## YOUR INSTRUCTIONS
Look through the data below. Show each line where the string "penawaran" occurs.

[RECORDED DATA — start]

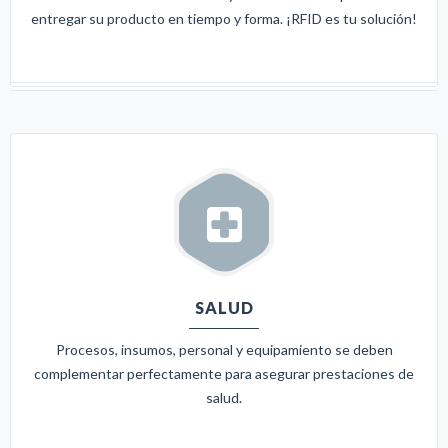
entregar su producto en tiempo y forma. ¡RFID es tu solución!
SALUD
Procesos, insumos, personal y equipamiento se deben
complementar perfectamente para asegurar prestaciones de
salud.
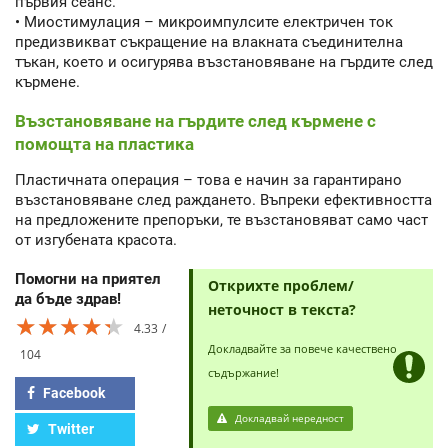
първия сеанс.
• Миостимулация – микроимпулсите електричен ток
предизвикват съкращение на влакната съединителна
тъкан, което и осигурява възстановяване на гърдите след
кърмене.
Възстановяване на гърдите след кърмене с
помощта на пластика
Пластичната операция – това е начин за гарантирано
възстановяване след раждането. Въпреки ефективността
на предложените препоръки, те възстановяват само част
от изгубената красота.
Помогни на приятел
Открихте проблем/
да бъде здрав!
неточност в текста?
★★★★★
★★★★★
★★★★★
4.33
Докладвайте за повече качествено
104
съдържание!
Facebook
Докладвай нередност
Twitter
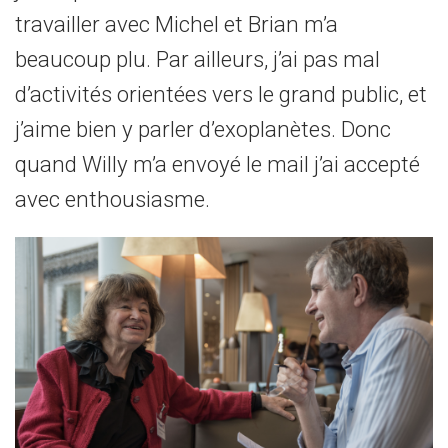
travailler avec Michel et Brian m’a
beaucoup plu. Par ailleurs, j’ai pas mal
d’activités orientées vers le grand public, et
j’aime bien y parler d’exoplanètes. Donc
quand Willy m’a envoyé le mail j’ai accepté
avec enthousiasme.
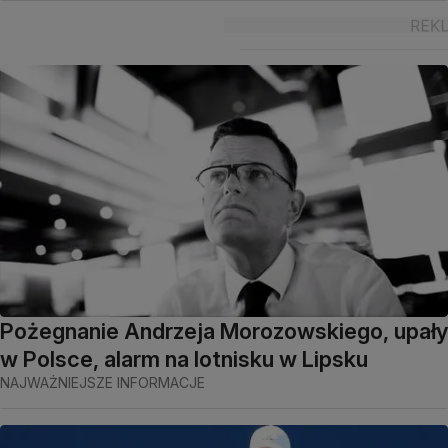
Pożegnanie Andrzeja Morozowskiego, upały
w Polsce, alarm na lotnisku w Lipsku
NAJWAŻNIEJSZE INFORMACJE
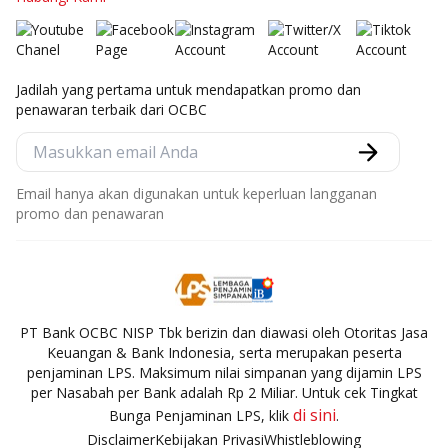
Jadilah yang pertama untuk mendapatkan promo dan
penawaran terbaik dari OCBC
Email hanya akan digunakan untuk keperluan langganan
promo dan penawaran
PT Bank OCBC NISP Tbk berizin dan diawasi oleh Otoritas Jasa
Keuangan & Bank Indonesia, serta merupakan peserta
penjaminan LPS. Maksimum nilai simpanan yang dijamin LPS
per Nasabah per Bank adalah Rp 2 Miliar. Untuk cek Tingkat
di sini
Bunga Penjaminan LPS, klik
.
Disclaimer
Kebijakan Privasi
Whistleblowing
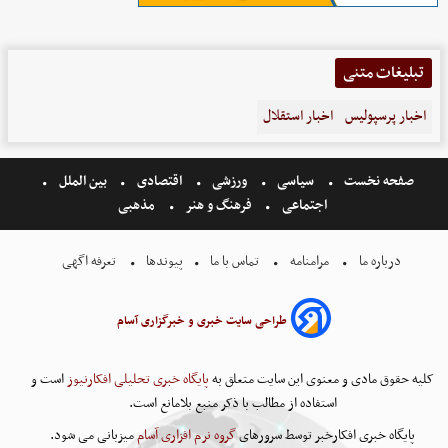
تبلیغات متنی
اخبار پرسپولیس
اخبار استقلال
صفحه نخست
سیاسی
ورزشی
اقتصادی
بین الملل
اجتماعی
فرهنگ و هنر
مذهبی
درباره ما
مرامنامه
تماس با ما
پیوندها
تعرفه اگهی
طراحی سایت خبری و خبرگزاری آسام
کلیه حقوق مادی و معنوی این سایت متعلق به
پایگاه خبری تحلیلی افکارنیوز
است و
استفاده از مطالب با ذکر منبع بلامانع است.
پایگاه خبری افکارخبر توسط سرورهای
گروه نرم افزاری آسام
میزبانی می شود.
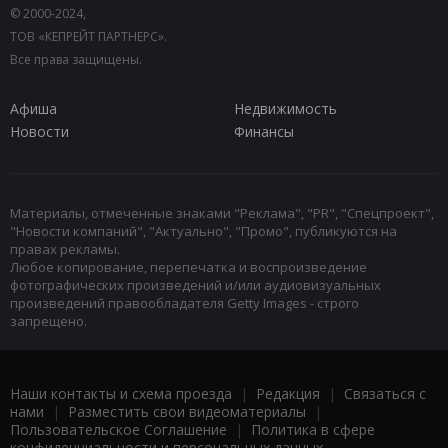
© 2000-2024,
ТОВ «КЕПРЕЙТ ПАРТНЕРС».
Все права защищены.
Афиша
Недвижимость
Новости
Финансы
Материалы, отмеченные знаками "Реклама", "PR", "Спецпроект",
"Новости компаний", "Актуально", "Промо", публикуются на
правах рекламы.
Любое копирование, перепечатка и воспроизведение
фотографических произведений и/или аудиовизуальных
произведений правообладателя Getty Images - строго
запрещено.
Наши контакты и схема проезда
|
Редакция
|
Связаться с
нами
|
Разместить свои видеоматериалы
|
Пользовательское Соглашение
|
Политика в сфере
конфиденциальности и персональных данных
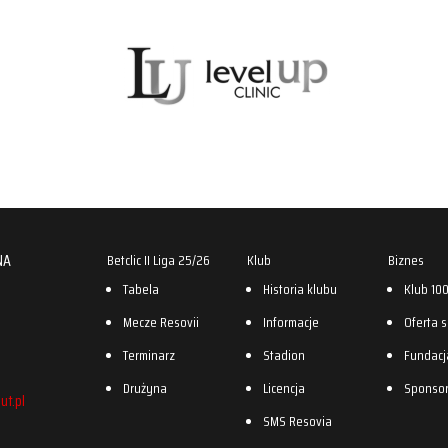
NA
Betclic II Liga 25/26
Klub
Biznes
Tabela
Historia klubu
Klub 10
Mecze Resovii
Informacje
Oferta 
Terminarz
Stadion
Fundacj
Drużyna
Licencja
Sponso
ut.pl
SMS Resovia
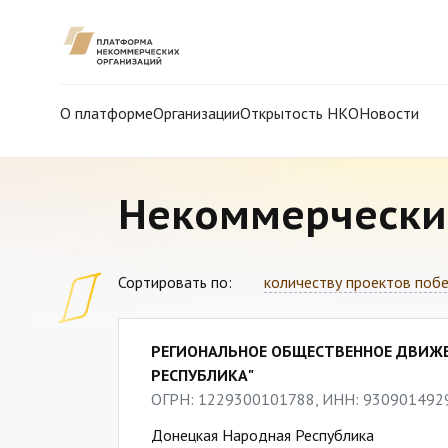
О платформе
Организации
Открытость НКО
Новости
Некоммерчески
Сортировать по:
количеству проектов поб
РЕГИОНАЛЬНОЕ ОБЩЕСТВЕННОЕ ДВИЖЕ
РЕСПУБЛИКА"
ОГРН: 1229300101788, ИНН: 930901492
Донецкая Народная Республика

[RECORDED DATA — finish]

## ANSWER BOX
penawaran terbaik dari OCBC
promo dan penawaran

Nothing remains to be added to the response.